*** EXCERPTED DATA Section Begins ***

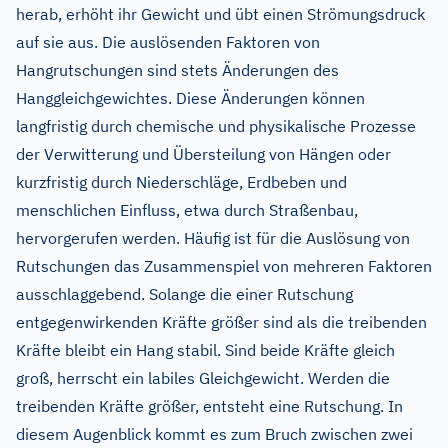
herab, erhöht ihr Gewicht und übt einen Strömungsdruck
auf sie aus. Die auslösenden Faktoren von
Hangrutschungen sind stets Änderungen des
Hanggleichgewichtes. Diese Änderungen können
langfristig durch chemische und physikalische Prozesse
der Verwitterung und Übersteilung von Hängen oder
kurzfristig durch Niederschläge, Erdbeben und
menschlichen Einfluss, etwa durch Straßenbau,
hervorgerufen werden. Häufig ist für die Auslösung von
Rutschungen das Zusammenspiel von mehreren Faktoren
ausschlaggebend. Solange die einer Rutschung
entgegenwirkenden Kräfte größer sind als die treibenden
Kräfte bleibt ein Hang stabil. Sind beide Kräfte gleich
groß, herrscht ein labiles Gleichgewicht. Werden die
treibenden Kräfte größer, entsteht eine Rutschung. In
diesem Augenblick kommt es zum Bruch zwischen zwei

*** EXCERPTED DATA Section Ends ***

--- ACTIVITY ---
Search the entries above for lines containing the word "größer", and copy each one.

--- WRITTEN REPLY ---
entgegenwirkenden Kräfte größer sind als die treibenden
treibenden Kräfte größer, entsteht eine Rutschung. In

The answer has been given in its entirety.